In which scratching the surface of hashCode() leads to a speleology trip through the JVM source reaching object layout, biased locking, and surprising performance implications of relying on the default hashCode().

Abundant thanks to Gil Tene and Duarte Nunes reviewing drafts of this article and their very valuable insights, suggestions and edits. Any remaining errors are my own.

A trivial mystery

Last week at work I submitted a trivial change to a class, an implementation of toString() so logs would be meaningful. To my surprise, the change caused a ~5% coverage drop in the class. I knew that all new code was covered by existing unit tests so, what could be wrong? Comparing coverage reports a sharper colleague noticed that the implementation of hashCode() was covered before the change but not after.
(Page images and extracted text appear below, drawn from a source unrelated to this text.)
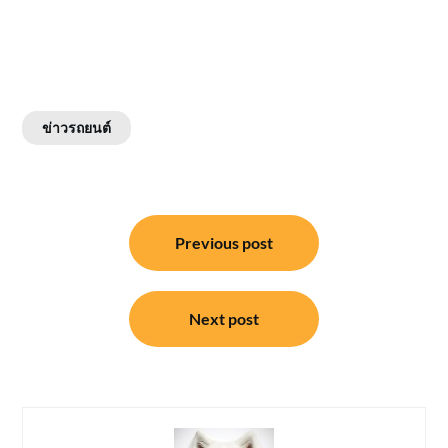
ข่าวรถยนต์
แนะแนว
Previous post
เรื่อง
Next post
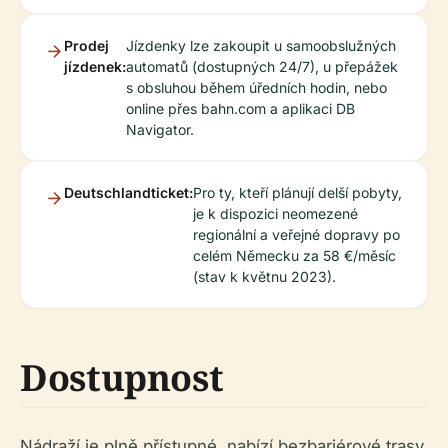
Prodej
Jízdenky lze zakoupit u samoobslužných
jízdenek:
automatů (dostupných 24/7), u přepážek
s obsluhou během úředních hodin, nebo
online přes bahn.com a aplikaci DB
Navigator.
Deutschlandticket:
Pro ty, kteří plánují delší pobyty,
je k dispozici neomezené
regionální a veřejné dopravy po
celém Německu za 58 €/měsíc
(stav k květnu 2023).
Dostupnost
Nádraží je plně přístupné, nabízí bezbariérové trasy,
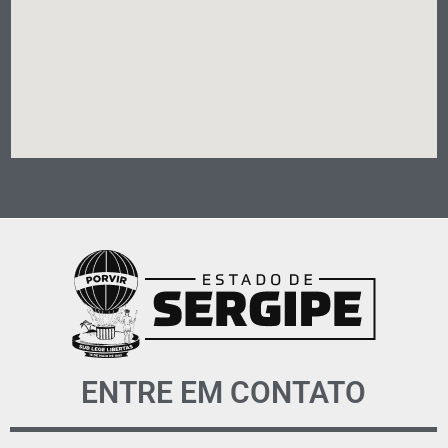
ENTRE EM CONTATO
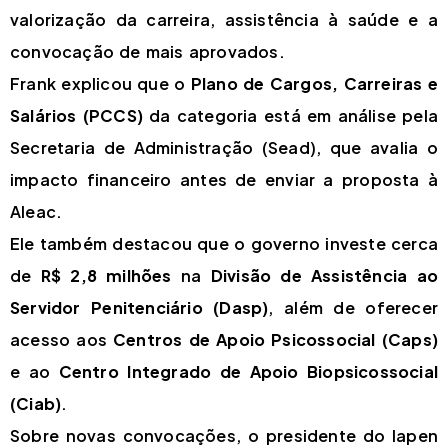
valorização da carreira, assistência à saúde e a
convocação de mais aprovados.
Frank explicou que o
Plano de Cargos, Carreiras e
Salários (PCCS)
da categoria está em análise pela
Secretaria de Administração (Sead), que avalia o
impacto financeiro antes de enviar a proposta à
Aleac.
Ele também destacou que o governo investe cerca
de
R$ 2,8 milhões
na
Divisão de Assistência ao
Servidor Penitenciário (Dasp)
, além de oferecer
acesso aos
Centros de Apoio Psicossocial (Caps)
e ao
Centro Integrado de Apoio Biopsicossocial
(Ciab)
.
Sobre novas convocações, o presidente do Iapen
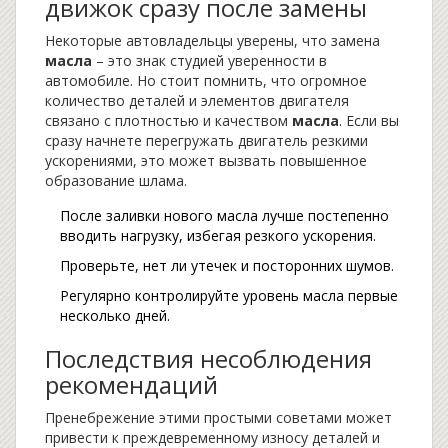
движок сразу после замены
Некоторые автовладельцы уверены, что замена
масла
– это знак студией уверенности в
автомобиле. Но стоит помнить, что огромное
количество деталей и элементов двигателя
связано с плотностью и качеством
масла
. Если вы
сразу начнете перегружать двигатель резкими
ускорениями, это может вызвать повышенное
образование шлама.
После заливки нового масла лучше постепенно
вводить нагрузку, избегая резкого ускорения.
Проверьте, нет ли утечек и посторонних шумов.
Регулярно контролируйте уровень масла первые
несколько дней.
Последствия несоблюдения
рекомендаций
Пренебрежение этими простыми советами может
привести к преждевременному износу деталей и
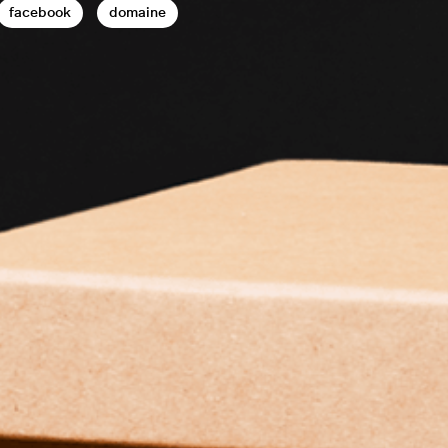
facebook
domaine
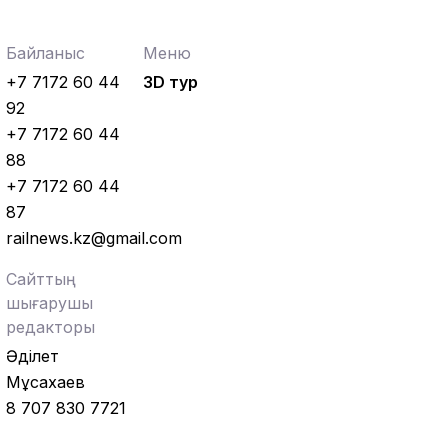
Байланыс
Меню
+7 7172 60 44
3D тур
92
+7 7172 60 44
88
+7 7172 60 44
87
railnews.kz@gmail.com
Сайттың
шығарушы
редакторы
Әділет
Мұсахаев
8 707 830 7721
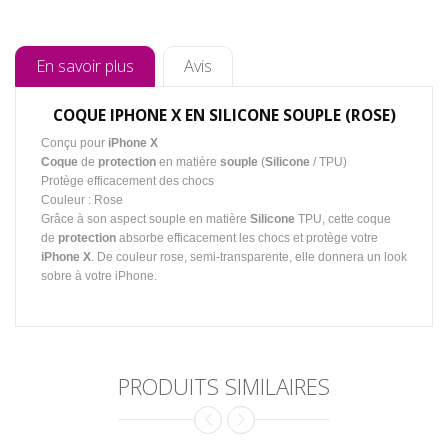
En savoir plus
Avis
COQUE IPHONE X EN SILICONE SOUPLE (ROSE)
Conçu pour
iPhone X
Coque
de
protection
en matière
souple
(
Silicone
/ TPU)
Protège efficacement des chocs
Couleur : Rose
Grâce à son aspect souple en matière
Silicone
TPU, cette coque
de
protection
absorbe efficacement les chocs et protège votre
iPhone X
. De couleur rose, semi-transparente, elle donnera un look
sobre à votre iPhone.
PRODUITS SIMILAIRES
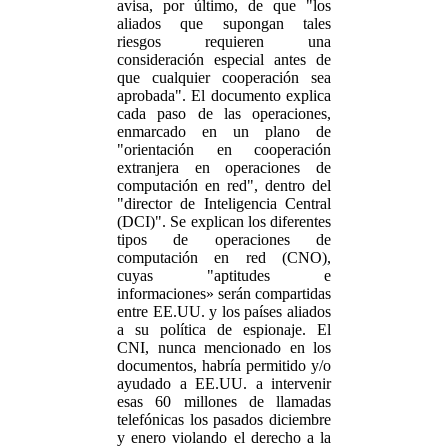
avisa, por último, de que "los
aliados que supongan tales
riesgos requieren una
consideración especial antes de
que cualquier cooperación sea
aprobada". El documento explica
cada paso de las operaciones,
enmarcado en un plano de
"orientación en cooperación
extranjera en operaciones de
computación en red", dentro del
"director de Inteligencia Central
(DCI)". Se explican los diferentes
tipos de operaciones de
computación en red (CNO),
cuyas "aptitudes e
informaciones» serán compartidas
entre EE.UU. y los países aliados
a su política de espionaje. El
CNI, nunca mencionado en los
documentos, habría permitido y/o
ayudado a EE.UU. a intervenir
esas 60 millones de llamadas
telefónicas los pasados diciembre
y enero violando el derecho a la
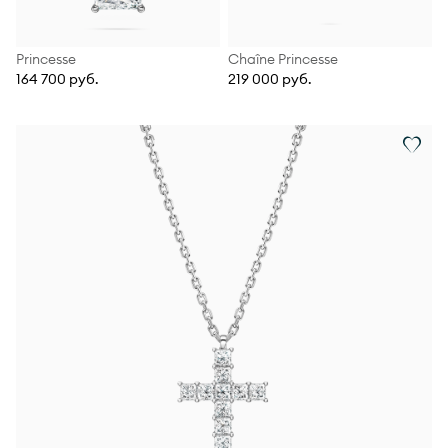
Princesse
Chaîne Princesse
164 700 руб.
219 000 руб.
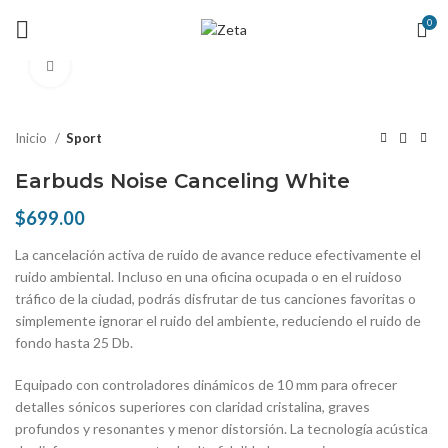
0
Haga Click para agrandar
Inicio
Sport
Earbuds Noise Canceling White
$
699.00
La cancelación activa de ruido de avance reduce efectivamente el
ruido ambiental. Incluso en una oficina ocupada o en el ruidoso
tráfico de la ciudad, podrás disfrutar de tus canciones favoritas o
simplemente ignorar el ruido del ambiente, reduciendo el ruido de
fondo hasta 25 Db.
Equipado con controladores dinámicos de 10 mm para ofrecer
detalles sónicos superiores con claridad cristalina, graves
profundos y resonantes y menor distorsión. La tecnología acústica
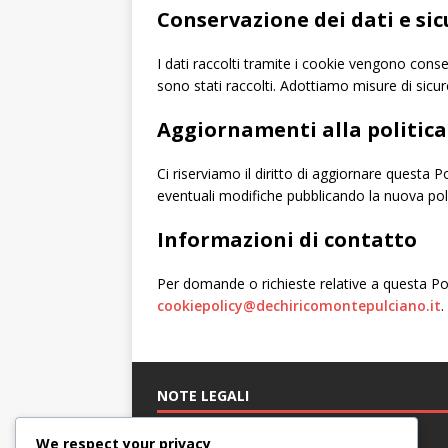
Conservazione dei dati e si
I dati raccolti tramite i cookie vengono conse
sono stati raccolti. Adottiamo misure di sicu
Aggiornamenti alla politica
Ci riserviamo il diritto di aggiornare questa 
eventuali modifiche pubblicando la nuova polit
Informazioni di contatto
Per domande o richieste relative a questa Polit
cookiepolicy@dechiricomontepulciano.it
.
NOTE LEGALI
Preferenze sui cookie
We respect your privacy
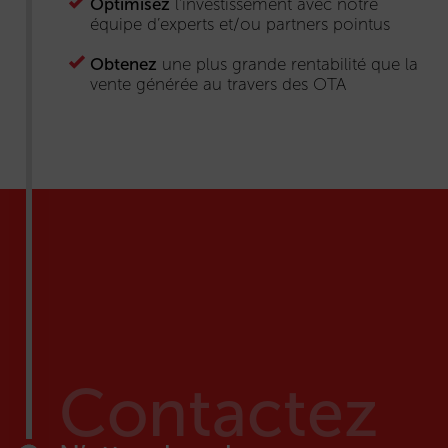
Optimisez
l’investissement avec notre
équipe d’experts et/ou partners pointus
Obtenez
une plus grande rentabilité que la
vente générée au travers des OTA
Contactez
Of course, that made sense: the default toString() calls hashCode():

public String toString() {
    return getClass().getName() + "@" + Integer.toHexString(hashCode());
}

After overriding toString(), our custom hashCode() was no longer being called. We were missing a test.

Everyone knew the default toString() but..

What is the default implementation of hashCode()?

The value returned by the default implementation of hashCode() is called identity hash code so I will use this term from now on to distinguish it from the hash provided by overriden implementations of hashCode(). FYI: even if a class overrides hashCode(), you can always get the identity hash code of an object o by calling System.identityHashCode(o).

Common wisdom is that the identity hash code uses the integer representation of the memory address. That’s also what the J2SE JavaDocs for Object.hashCode() imply:

... is typically implemented by converting the internal address of
the object into an integer, but this implementation technique is not
required by the Java™ programming language.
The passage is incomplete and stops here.